** What the task asks **
Give back the records below exactly, every one, with no pictures.

** Input records **
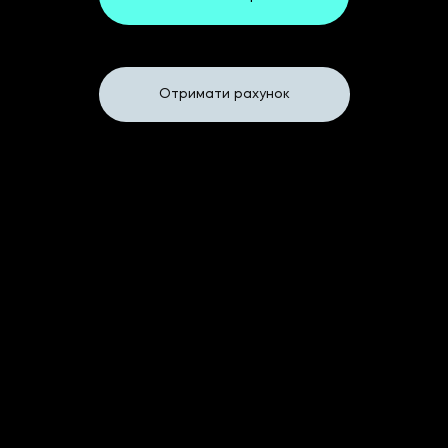
Або
Отримати рахунок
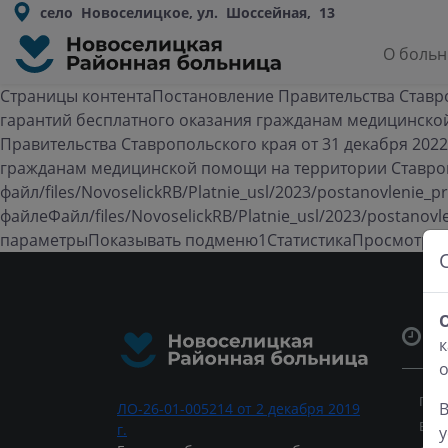
село Новоселицкое, ул. Шоссейная, 13
О боль
Страницы контентаПостановление Правительства Ставро
гарантий бесплатного оказания гражданам медицинско
Правительства Ставропольского края от 31 декабря 202
гражданам медицинской помощи на территории Ставроп
файл/files/NovoselickRB/Platnie_usl/2023/postanovlenie_
файлеФайл/files/NovoselickRB/Platnie_usl/2023/postanov
параметрыПоказывать подменю1СтатистикаПросмотро
Ч
к
Пон
В
ЛО-26-01-005214 от 2 декабря 2019
Вто
г.
у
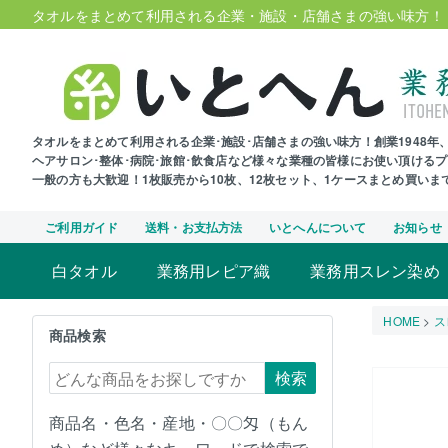
タオルをまとめて利用される企業・施設・店舗さまの強い味方！
タオルをまとめて利用される企業･施設･店舗さまの強い味方！創業1948
ヘアサロン･整体･病院･旅館･飲食店など様々な業種の皆様にお使い頂ける
一般の方も大歓迎！1枚販売から10枚、12枚セット、1ケースまとめ買い
ご利用ガイド
送料・お支払方法
いとへんについて
お知らせ
白タオル
業務用レピア織
業務用スレン染め
HOME
ス
商品検索
検索
商品名・色名・産地・〇〇匁（もん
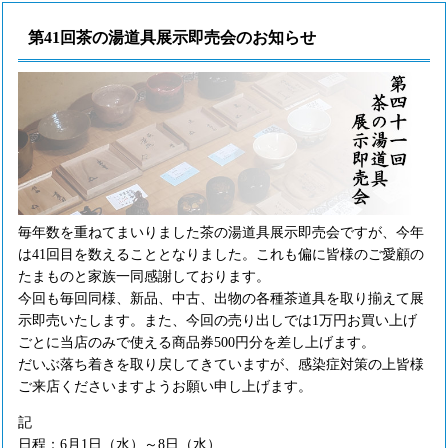
第41回茶の湯道具展示即売会のお知らせ
毎年数を重ねてまいりました茶の湯道具展示即売会ですが、今年
は41回目を数えることとなりました。これも偏に皆様のご愛顧の
たまものと家族一同感謝しております。
今回も毎回同様、新品、中古、出物の各種茶道具を取り揃えて展
示即売いたします。また、今回の売り出しでは1万円お買い上げ
ごとに当店のみで使える商品券500円分を差し上げます。
だいぶ落ち着きを取り戻してきていますが、感染症対策の上皆様
ご来店くださいますようお願い申し上げます。
記
日程：6月1日（水）～8日（水）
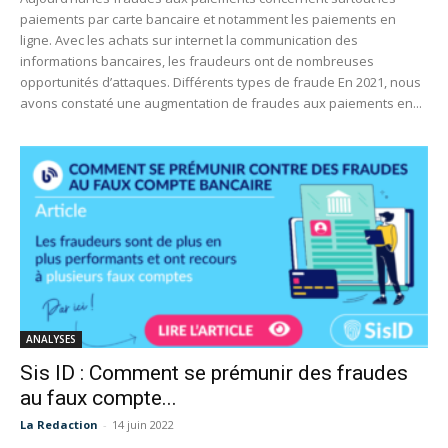
paiements par carte bancaire et notamment les paiements en
ligne. Avec les achats sur internet la communication des
informations bancaires, les fraudeurs ont de nombreuses
opportunités d’attaques. Différents types de fraude En 2021, nous
avons constaté une augmentation de fraudes aux paiements en...
ANALYSES
Sis ID : Comment se prémunir des fraudes
au faux compte...
La Redaction
-
14 juin 2022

** Solution **
Або
Отримати рахунок
село Новоселицкое, ул. Шоссейная, 13
О боль
Страницы контентаПостановление Правительства Ставро
гарантий бесплатного оказания гражданам медицинско
Правительства Ставропольского края от 31 декабря 202
гражданам медицинской помощи на территории Ставроп
файл/files/NovoselickRB/Platnie_usl/2023/postanovlenie_
файлеФайл/files/NovoselickRB/Platnie_usl/2023/postanov
параметрыПоказывать подменю1СтатистикаПросмотро
Ч
к
Пон
В
ЛО-26-01-005214 от 2 декабря 2019
Вто
г.
у
タオルをまとめて利用される企業・施設・店舗さまの強い味方！
タオルをまとめて利用される企業･施設･店舗さまの強い味方！創業1948
ヘアサロン･整体･病院･旅館･飲食店など様々な業種の皆様にお使い頂ける
一般の方も大歓迎！1枚販売から10枚、12枚セット、1ケースまとめ買い
ご利用ガイド
送料・お支払方法
いとへんについて
お知らせ
白タオル
業務用レピア織
業務用スレン染め
HOME
ス
商品検索
検索
商品名・色名・産地・〇〇匁（もん
第41回茶の湯道具展示即売会のお知らせ
毎年数を重ねてまいりました茶の湯道具展示即売会ですが、今年
は41回目を数えることとなりました。これも偏に皆様のご愛顧の
たまものと家族一同感謝しております。
今回も毎回同様、新品、中古、出物の各種茶道具を取り揃えて展
示即売いたします。また、今回の売り出しでは1万円お買い上げ
ごとに当店のみで使える商品券500円分を差し上げます。
だいぶ落ち着きを取り戻してきていますが、感染症対策の上皆様
ご来店くださいますようお願い申し上げます。
記
日程：6月1日（水）～8日（水）
paiements par carte bancaire et notamment les paiements en
ligne. Avec les achats sur internet la communication des
informations bancaires, les fraudeurs ont de nombreuses
opportunités d’attaques. Différents types de fraude En 2021, nous
avons constaté une augmentation de fraudes aux paiements en...
ANALYSES
Sis ID : Comment se prémunir des fraudes
au faux compte...
La Redaction
-
14 juin 2022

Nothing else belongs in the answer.